John Heinberg, market advisor with Total Farm Marketing, says the supply pile of grain is a wet blanket on commodity prices.
Corn stored in Wisconsin on June 1 totaled 215 million bushels, up 3 percent from last June. This is according to the latest grain stocks report from USDA. Of the total stocks, 51 percent are on-farm.
Soybeans stored in all positions in Wisconsin on June 1 totaled 30.4 million bushels, up 14 percent from 2023. Of the total stocks, 41 percent are on-farm.
The trend is national. Corn stocks on June 1 totaled 4.99 billion bushels, up 22 percent from 2023. Of the total stocks, 3.03 billion bushels are on farms, up 37 percent from a year earlier. Off-farm stocks, at 1.97 billion bushels, are up 4 percent from a year ago.

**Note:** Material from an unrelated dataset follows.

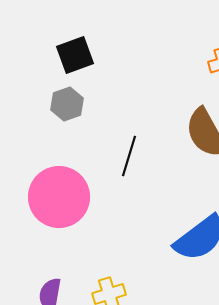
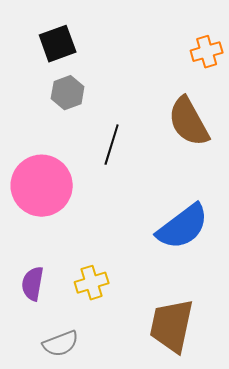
gray hexagon: (67, 104) -> (68, 93), moved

Soybeans stored as of June 1 totaled 970 million bushels, up 22 percent from 2023. On-farm stocks totaled 466 million bushels, up 44 percent from a year ago. Off-farm stocks, at 504 million bushels, are up 6 percent from a year ago.
“We’ve got a fairly large supply of corn out there, but then on top of that, 3 billion of that is still in producers hands,” Heinberg explains. “That becomes an immediate rally killer if we do get any price movement to the higher side.”
Heinberg says it’s a difficult situation because if the corn market does see a summer rally, it’ll be limited by the amount of product that will start moving.